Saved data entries
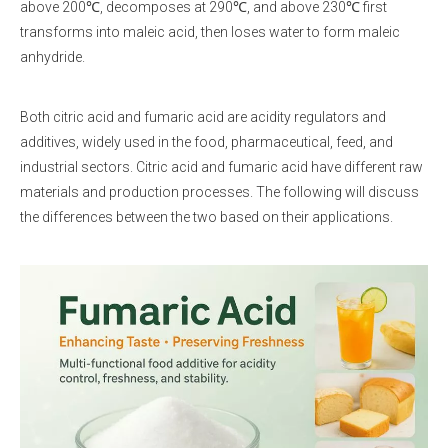
above 200℃, decomposes at 290℃, and above 230℃ first
transforms into maleic acid, then loses water to form maleic
anhydride.
Both citric acid and fumaric acid are acidity regulators and
additives, widely used in the food, pharmaceutical, feed, and
industrial sectors. Citric acid and fumaric acid have different raw
materials and production processes. The following will discuss
the differences between the two based on their applications.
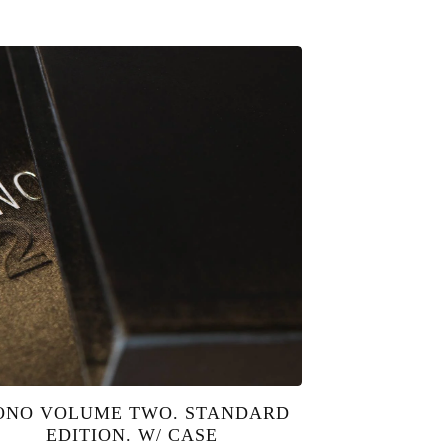
NO VOLUME TWO. STANDARD
EDITION. W/ CASE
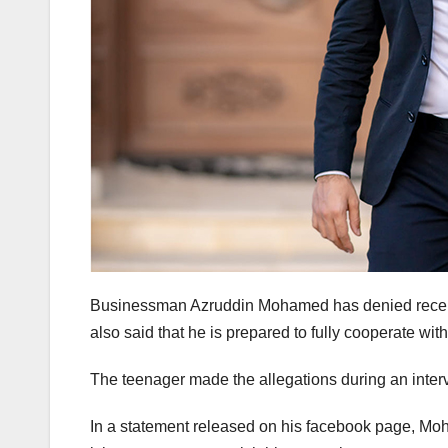
Businessman Azruddin Mohamed has denied recent 
also said that he is prepared to fully cooperate wit
The teenager made the allegations during an inter
In a statement released on his facebook page, Mo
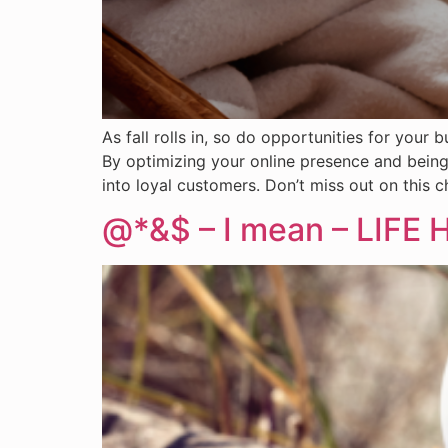
As fall rolls in, so do opportunities for you
By optimizing your online presence and being
into loyal customers. Don’t miss out on this c
@*&$ – I mean – LIFE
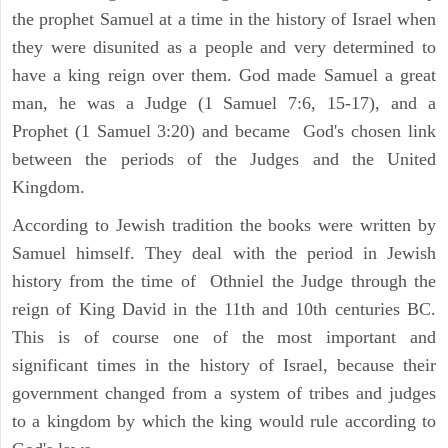
the prophet Samuel at a time in the history of Israel when
they were disunited as a people and very determined to
have a king reign over them. God made Samuel a great
man, he was a Judge (1 Samuel 7:6, 15-17), and a
Prophet (1 Samuel 3:20) and became God's chosen link
between the periods of the Judges and the United
Kingdom.
According to Jewish tradition the books were written by
Samuel himself. They deal with the period in Jewish
history from the time of Othniel the Judge through the
reign of King David in the 11th and 10th centuries BC.
This is of course one of the most important and
significant times in the history of Israel, because their
government changed from a system of tribes and judges
to a kingdom by which the king would rule according to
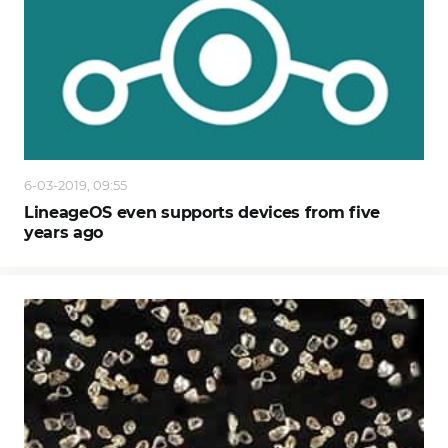
6-03-2019, 09:55
LineageOS even supports devices from five
years ago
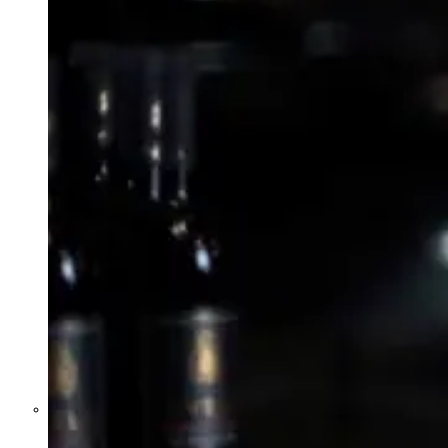
Former Homeland Security official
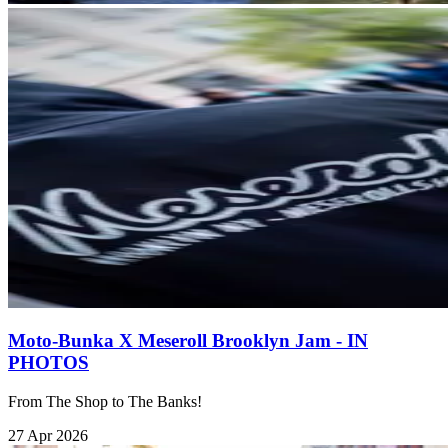
Moto-Bunka X Meseroll Brooklyn Jam - IN
PHOTOS
From The Shop to The Banks!
27 Apr 2026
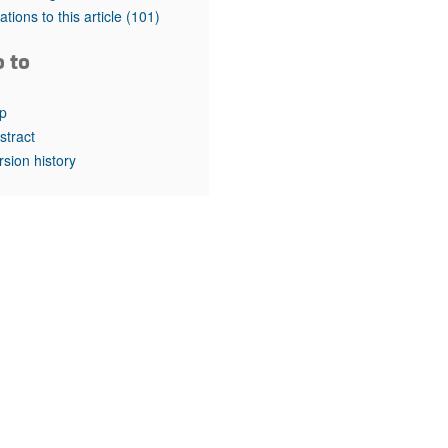
rticles
tations to this article
(101)
o to
p
stract
rsion history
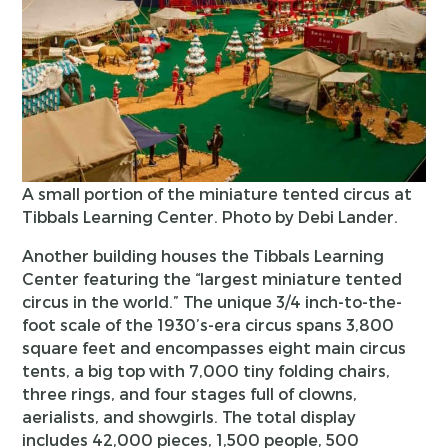
A small portion of the miniature tented circus at
Tibbals Learning Center. Photo by Debi Lander.
Another building houses the Tibbals Learning
Center featuring the “largest miniature tented
circus in the world.” The unique 3/4 inch-to-the-
foot scale of the 1930’s-era circus spans 3,800
square feet and encompasses eight main circus
tents, a big top with 7,000 tiny folding chairs,
three rings, and four stages full of clowns,
aerialists, and showgirls. The total display
includes 42,000 pieces, 1,500 people, 500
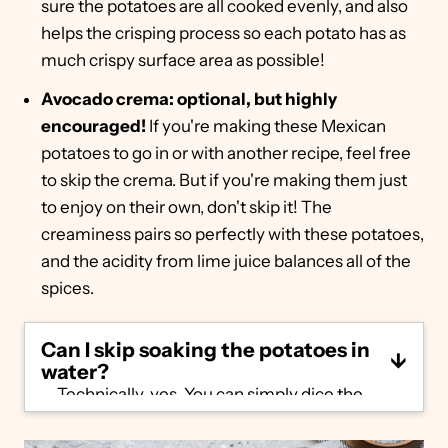
sure the potatoes are all cooked evenly, and also
helps the crisping process so each potato has as
much crispy surface area as possible!
Avocado crema: optional, but highly
encouraged!
If you're making these Mexican
potatoes to go in or with another recipe, feel free
to skip the crema. But if you're making them just
to enjoy on their own, don't skip it! The
creaminess pairs so perfectly with these potatoes,
and the acidity from lime juice balances all of the
spices.
Can I skip soaking the potatoes in
water?
Technically, yes. You can simply dice the
potatoes, toss in the oil and spice mixture
and head straight to the oven. However,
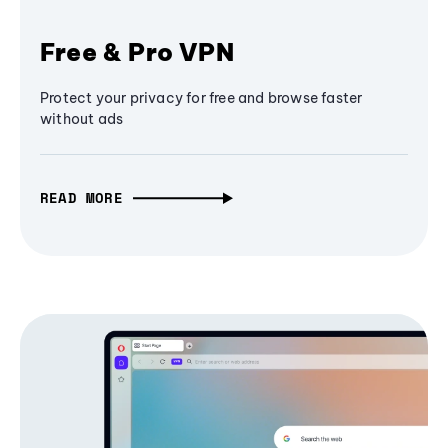
Free & Pro VPN
Protect your privacy for free and browse faster
without ads
READ MORE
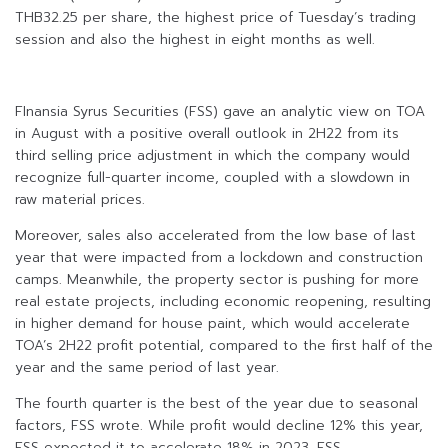
THB32.25 per share, the highest price of Tuesday’s trading
session and also the highest in eight months as well.
FInansia Syrus Securities (FSS) gave an analytic view on TOA
in August with a positive overall outlook in 2H22 from its
third selling price adjustment in which the company would
recognize full-quarter income, coupled with a slowdown in
raw material prices.
Moreover, sales also accelerated from the low base of last
year that were impacted from a lockdown and construction
camps. Meanwhile, the property sector is pushing for more
real estate projects, including economic reopening, resulting
in higher demand for house paint, which would accelerate
TOA’s 2H22 profit potential, compared to the first half of the
year and the same period of last year.
The fourth quarter is the best of the year due to seasonal
factors, FSS wrote. While profit would decline 12% this year,
FSS expected it to accelerate 18% in 2023. FSS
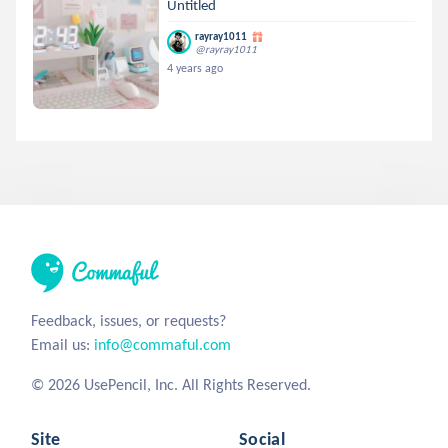
Untitled
rayray1011
@rayray1011
4 years ago
Feedback, issues, or requests?
Email us:
info@commaful.com
© 2026 UsePencil, Inc. All Rights Reserved.
Site
Social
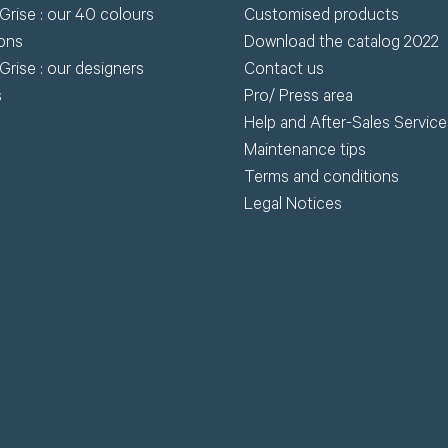
Grise : our 40 colours
Customised products
wnload.
ions
Download the catalog 2022
Grise : our designers
Contact us
R
s
Pro/ Press area
Request my access
Help and After-Sales Service
Lost 
Maintenance tips
Terms and conditions
Legal Notices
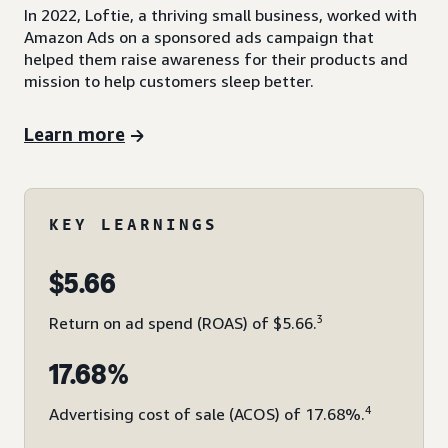
In 2022, Loftie, a thriving small business, worked with
Amazon Ads on a sponsored ads campaign that
helped them raise awareness for their products and
mission to help customers sleep better.
Learn more
KEY LEARNINGS
$5.66
3
Return on ad spend (ROAS) of $5.66.
17.68%
4
Advertising cost of sale (ACOS) of 17.68%.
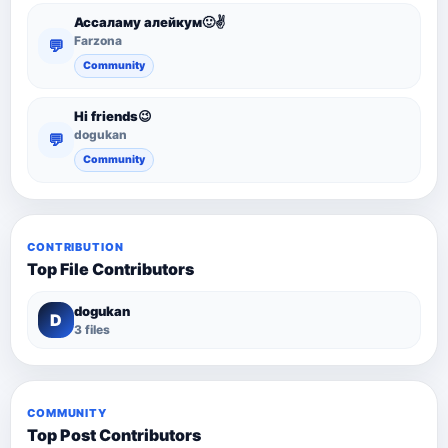
Ассаламу алейкум🙂✌️
Farzona
💬
Community
Hi friends😉
dogukan
💬
Community
CONTRIBUTION
Top File Contributors
dogukan
D
3 files
COMMUNITY
Top Post Contributors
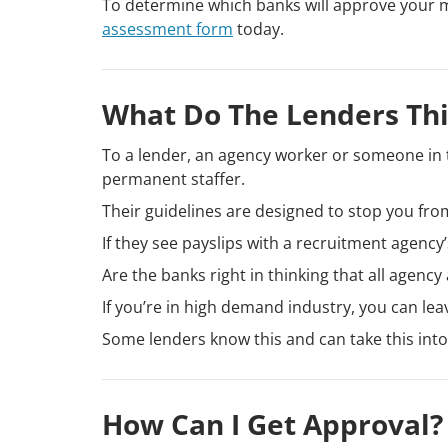
To determine which banks will approve your 
assessment form
today.
What Do The Lenders Th
To a lender, an agency worker or someone in 
permanent staffer.
Their guidelines are designed to stop you fro
If they see payslips with a recruitment agency
Are the banks right in thinking that all agen
If you’re in high demand industry, you can le
Some lenders know this and can take this in
How Can I Get Approval?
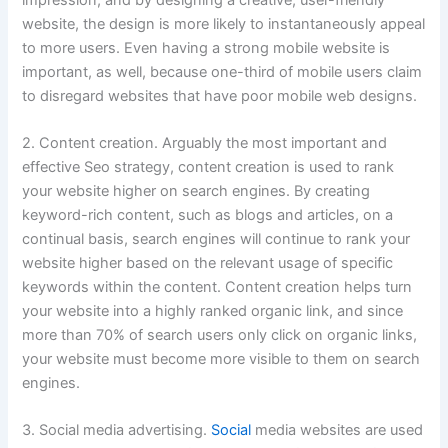
website, the design is more likely to instantaneously appeal
to more users. Even having a strong mobile website is
important, as well, because one-third of mobile users claim
to disregard websites that have poor mobile web designs.
2. Content creation. Arguably the most important and
effective Seo strategy, content creation is used to rank
your website higher on search engines. By creating
keyword-rich content, such as blogs and articles, on a
continual basis, search engines will continue to rank your
website higher based on the relevant usage of specific
keywords within the content. Content creation helps turn
your website into a highly ranked organic link, and since
more than 70% of search users only click on organic links,
your website must become more visible to them on search
engines.
3. Social media advertising.
Social
media websites are used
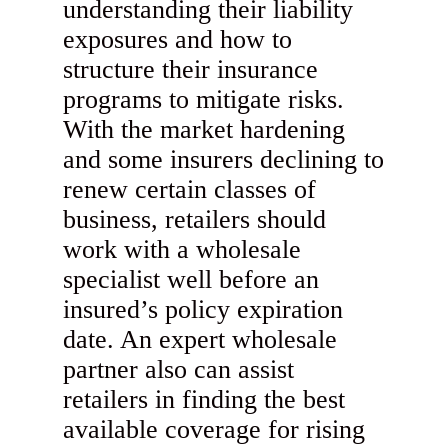
understanding their liability
exposures and how to
structure their insurance
programs to mitigate risks.
With the market hardening
and some insurers declining to
renew certain classes of
business, retailers should
work with a wholesale
specialist well before an
insured’s policy expiration
date. An expert wholesale
partner also can assist
retailers in finding the best
available coverage for rising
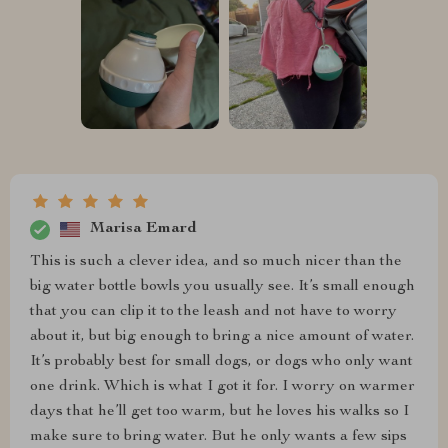
Marisa Emard
This is such a clever idea, and so much nicer than the
big water bottle bowls you usually see. It’s small enough
that you can clip it to the leash and not have to worry
about it, but big enough to bring a nice amount of water.
It’s probably best for small dogs, or dogs who only want
one drink. Which is what I got it for. I worry on warmer
days that he’ll get too warm, but he loves his walks so I
make sure to bring water. But he only wants a few sips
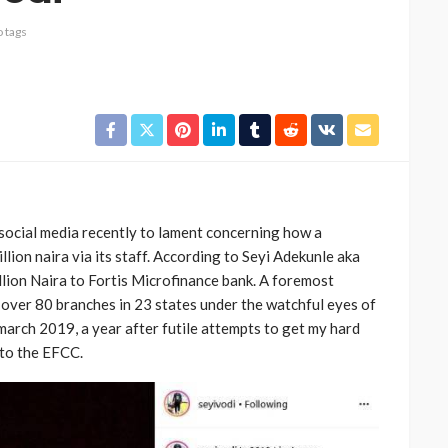
 tags
social media recently to lament concerning how a
ion naira via its staff. According to Seyi Adekunle aka
llion Naira to Fortis Microfinance bank. A foremost
 over 80 branches in 23 states under the watchful eyes of
march 2019, a year after futile attempts to get my hard
 to the EFCC.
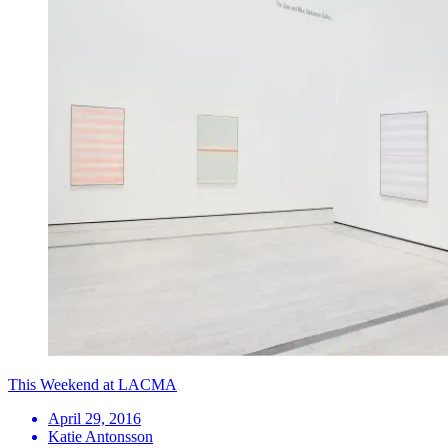
This Weekend at LACMA
April 29, 2016
Katie Antonsson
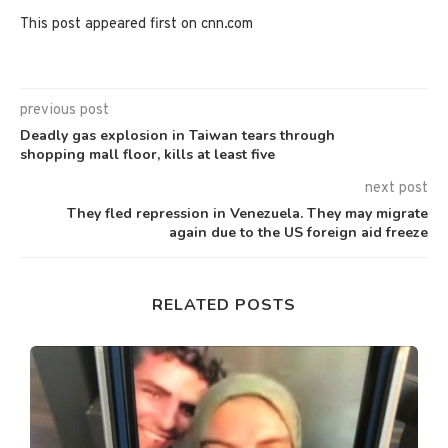
This post appeared first on cnn.com
previous post
Deadly gas explosion in Taiwan tears through
shopping mall floor, kills at least five
next post
They fled repression in Venezuela. They may migrate
again due to the US foreign aid freeze
RELATED POSTS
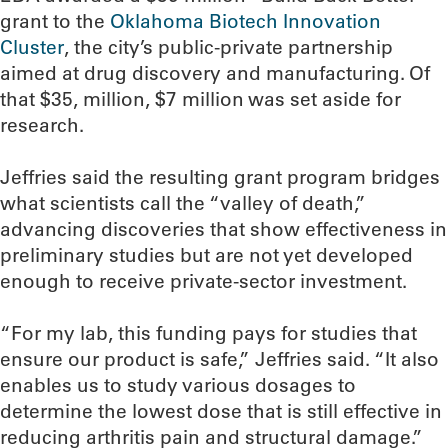
grant to the
Oklahoma Biotech Innovation
Cluster
, the city’s public-private partnership
aimed at drug discovery and manufacturing. Of
that $35, million, $7 million was set aside for
research.
Jeffries said the resulting grant program bridges
what scientists call the “valley of death,”
advancing discoveries that show effectiveness in
preliminary studies but are not yet developed
enough to receive private-sector investment.
“For my lab, this funding pays for studies that
ensure our product is safe,” Jeffries said. “It also
enables us to study various dosages to
determine the lowest dose that is still effective in
reducing arthritis pain and structural damage.”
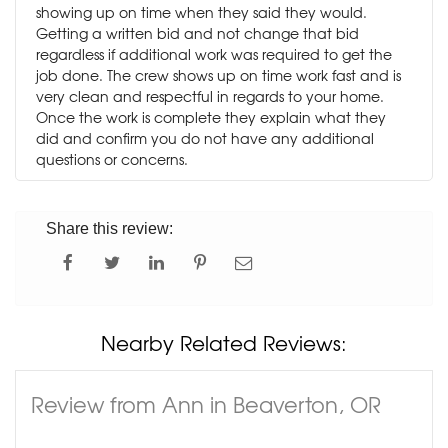
showing up on time when they said they would.
Getting a written bid and not change that bid
regardless if additional work was required to get the
job done. The crew shows up on time work fast and is
very clean and respectful in regards to your home.
Once the work is complete they explain what they
did and confirm you do not have any additional
questions or concerns.
Share this review:
Nearby Related Reviews:
Review from Ann in Beaverton, OR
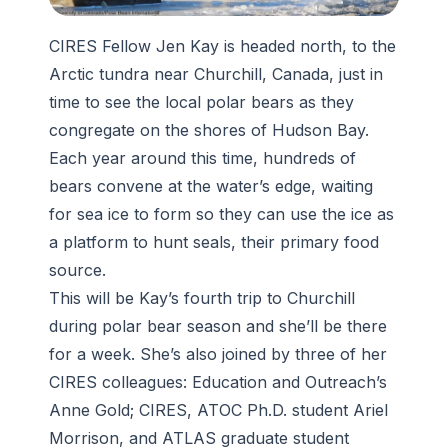
CIRES Fellow Jen Kay is headed north, to the
Arctic tundra near Churchill, Canada, just in
time to see the local polar bears as they
congregate on the shores of Hudson Bay.
Each year around this time, hundreds of
bears convene at the water’s edge, waiting
for sea ice to form so they can use the ice as
a platform to hunt seals, their primary food
source.
This will be Kay’s fourth trip to Churchill
during polar bear season and she’ll be there
for a week. She’s also joined by three of her
CIRES colleagues: Education and Outreach’s
Anne Gold; CIRES, ATOC Ph.D. student Ariel
Morrison, and ATLAS graduate student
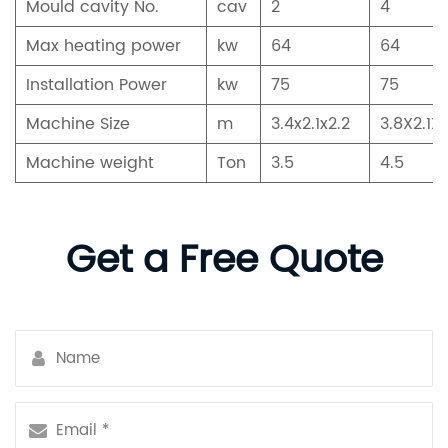
Mould cavity No.
cav
2
4
Max heating power
kw
64
64
Installation Power
kw
75
75
Machine Size
m
3.4x2.1x2.2
3.8X2.1X2
Machine weight
Ton
3.5
4.5
Get a Free Quote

Your goal:
Out of the entries above, write out only the lines between the line holding "assessment form" and the line holding "How Can I Get Approval?", inclusive, each exactly as given.

Output of the exercise:
assessment form
today.
What Do The Lenders Th
To a lender, an agency worker or someone in 
permanent staffer.
Their guidelines are designed to stop you fro
If they see payslips with a recruitment agency
Are the banks right in thinking that all agen
If you’re in high demand industry, you can le
Some lenders know this and can take this in
How Can I Get Approval?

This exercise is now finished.